Вечная Любовь
А в ответ: "Еще спрашивает, интеллигент!", и еще чьи-то голоса и голоса, вроде бы разные, но столь похожие друг на друга своими скрежещущими интонациями, словно это говорили многие головы одного и того же огромного туловища...
Их было много. Очень много. Их перекошенные лица напоминали головы дракона, и было ясно: сколько ни отрубай у дракона эти головы, они будут вырастать снова и снова, и взамен одной отрубленной вырастут две, а взамен двух отрубленных вырастут три, а взамен трех отрубленных вырастут пять, и это будет длиться без конца. Бесконечные головы красного дракона с повязанными на шеях красными лоскутами, знаками принадлежности, словно клейма с именем хозяина на лицах римских рабов...
Как будто по невидимому знаку в мгновение ока они исчезли.
Надо было встать помятым, с разорванной рубашкой, испачканной кровью, тоже красной, и делать все выводы из происшедшего.
- Почему они так тебя, Андрей? Что ты им сделал? И как быть дальше? всплыл откуда-то чей-то очень знакомый растерянный голос. И лицо медленно проявлялось сквозь картины каких-то коридоров, квартир, дворов... Бабушка...

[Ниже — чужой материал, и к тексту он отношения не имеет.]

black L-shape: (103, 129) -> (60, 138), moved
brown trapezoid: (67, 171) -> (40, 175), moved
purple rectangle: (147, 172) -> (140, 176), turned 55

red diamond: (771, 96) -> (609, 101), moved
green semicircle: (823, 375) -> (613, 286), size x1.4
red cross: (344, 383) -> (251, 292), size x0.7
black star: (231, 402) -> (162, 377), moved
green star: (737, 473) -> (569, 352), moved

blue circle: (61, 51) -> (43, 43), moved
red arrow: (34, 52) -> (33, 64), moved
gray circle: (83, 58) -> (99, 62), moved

- "Что пользы, если Моцарт будет жив... Чтоб возбудив бескрылое желанье в нас, чадах праха, после улететь... "Зачем только ты меня учила этому, Бабушка... Я знаю, что делать. Я знаю... Я построю такую Супер-Стену, за которую не проникнуть никаким "чадам праха"...

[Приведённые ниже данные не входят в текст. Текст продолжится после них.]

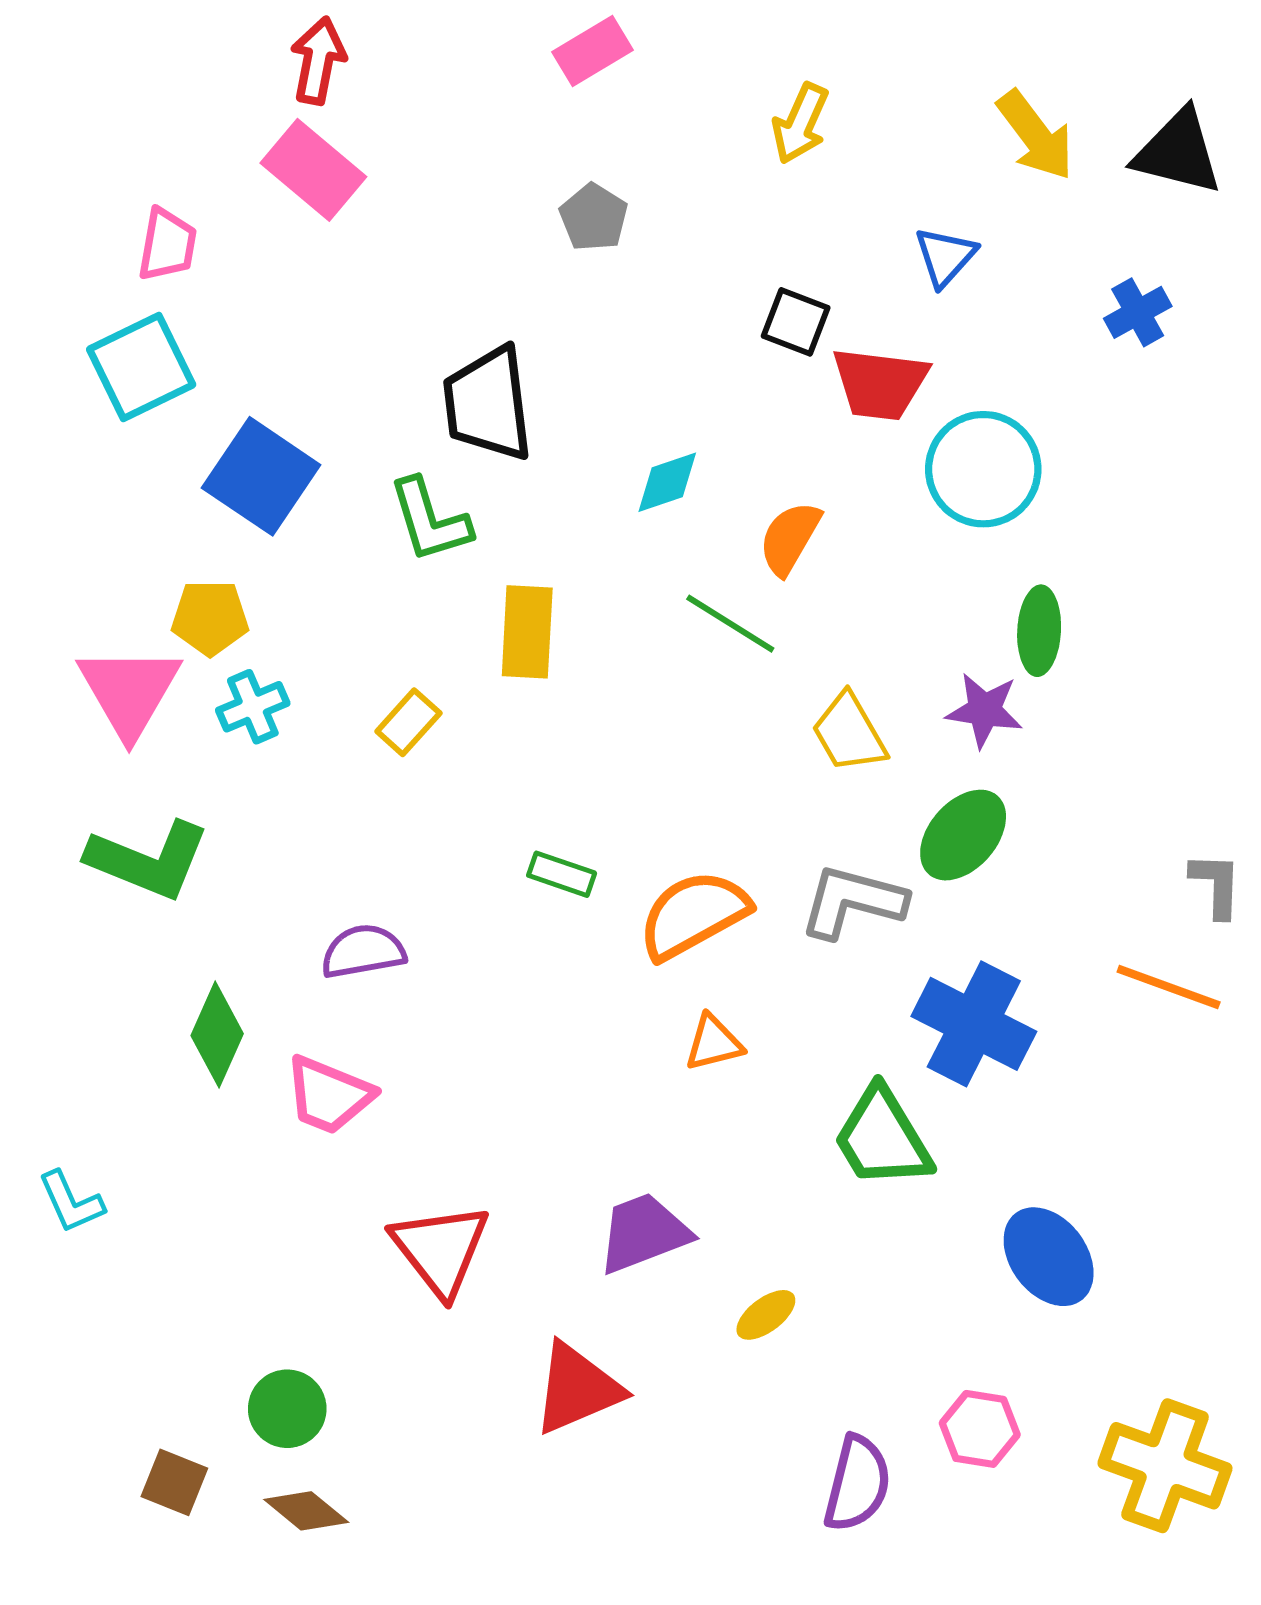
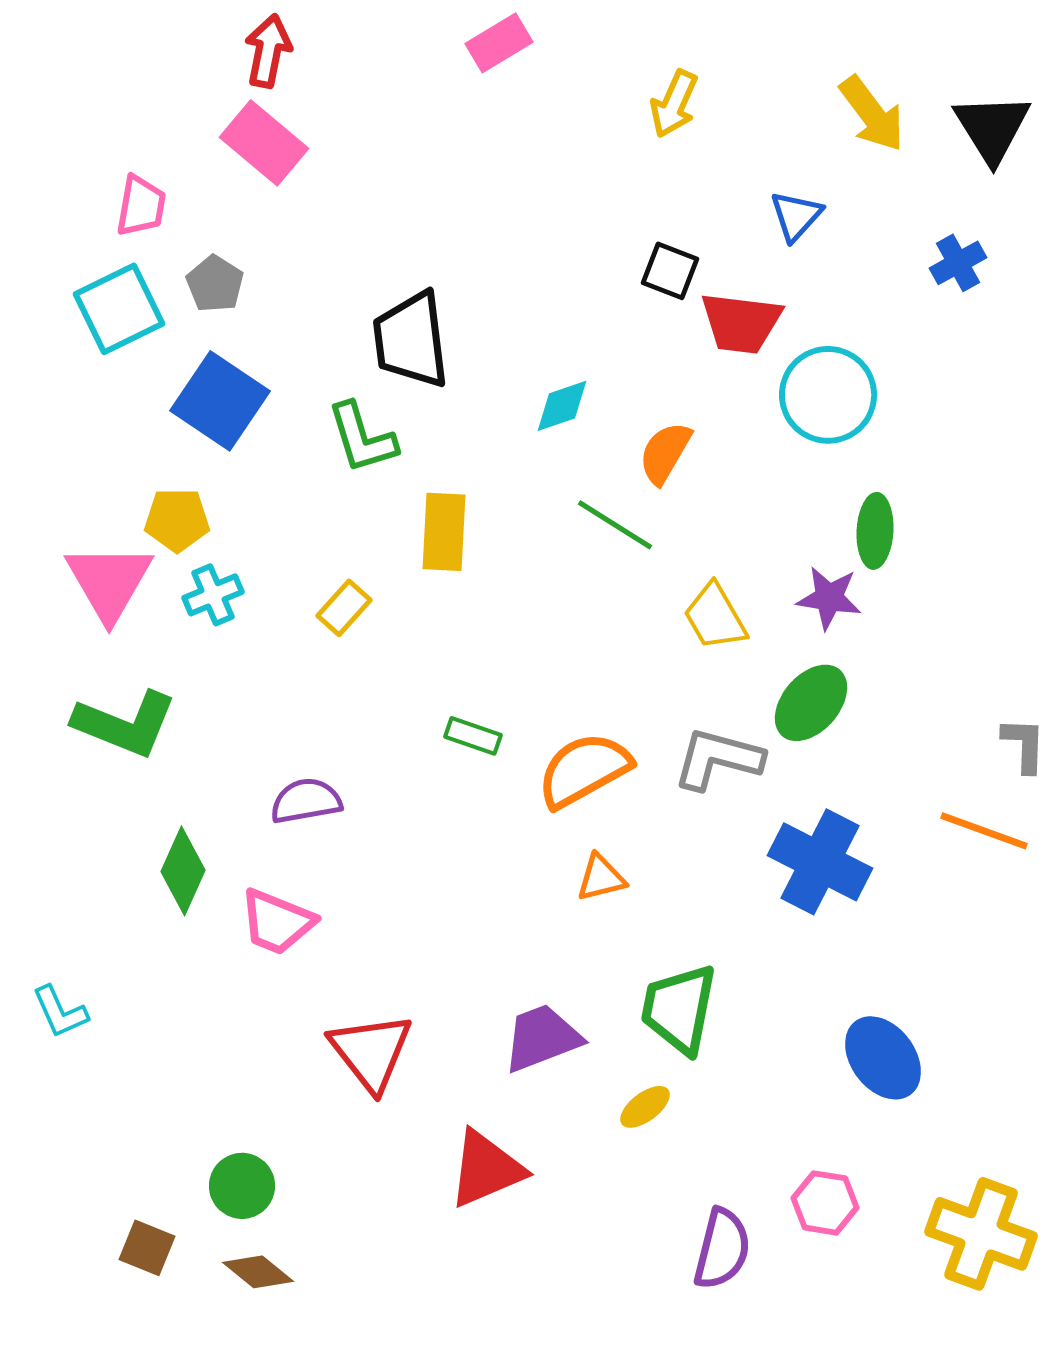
black triangle: (1178, 152) -> (992, 128), turned 44
gray pentagon: (594, 217) -> (215, 284), moved
green trapezoid: (882, 1138) -> (679, 1009), moved, turned 42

Была музыка. Очень долгая музыка. И медленно строилась Стена.
- Я построю неземную обитель, летающий город-остров!
Плыли в пространстве аккорды старого баховского органа, и они словно отвердевали в воздухе, складываясь в Стену...

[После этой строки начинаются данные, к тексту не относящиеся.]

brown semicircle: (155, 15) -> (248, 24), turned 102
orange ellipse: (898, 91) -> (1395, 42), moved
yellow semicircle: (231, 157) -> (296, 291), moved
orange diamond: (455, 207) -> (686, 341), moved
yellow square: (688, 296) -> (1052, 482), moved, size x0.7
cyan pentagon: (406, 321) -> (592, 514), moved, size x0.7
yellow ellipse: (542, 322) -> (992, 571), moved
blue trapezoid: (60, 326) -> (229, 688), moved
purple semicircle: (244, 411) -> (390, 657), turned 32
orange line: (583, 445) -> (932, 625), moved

- Это будет Стена аристократов духа, братьев друг другу!
Уплывали строчки стихов и формул и тоже складывались в слои Стены...
- Это будет бессмертный храм Красоты, Истины, Благородства!
Появлялись портреты многих и многих, обладавших искусством строительства невидимых Стен, способных превращаться в лестницы:
Вивальди... Кант... Тургенев... Бах... Бунин... Моцарт... Лермонтов... Смоктуновский... Бодлер... Достоевский... Блок... Данте... Тютчев... Ньютон... Микеланджело... Платон... Аристотель... Шредингер... Нильс Бор... Лейбниц...
Одиннадцатилетний взволнованный человек исчезает. И опять откуда-то звучит мягкая музыка, что и в самом начале этого бесконечно повторяющегося сна. Надо открыть глаза, стряхнуть сон, просмотреть исписанные за ночь листы и вспомнить самого себя, и свое земное имя: Андрей Орлов.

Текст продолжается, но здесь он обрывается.